Given the listing below, write out exactly the lines starting with the line that has "Special Collectio" and going on through the line that has "(462.37 MB)", both kept.

_Supplied data_:
════════
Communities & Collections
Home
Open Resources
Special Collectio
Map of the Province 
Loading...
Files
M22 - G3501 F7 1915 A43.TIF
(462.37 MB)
════════
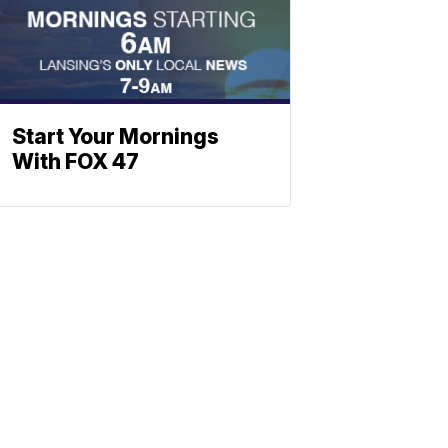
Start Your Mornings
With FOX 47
════════
_Exercise output_:
Special Collectio
Map of the Province 
Loading...
Files
M22 - G3501 F7 1915 A43.TIF
(462.37 MB)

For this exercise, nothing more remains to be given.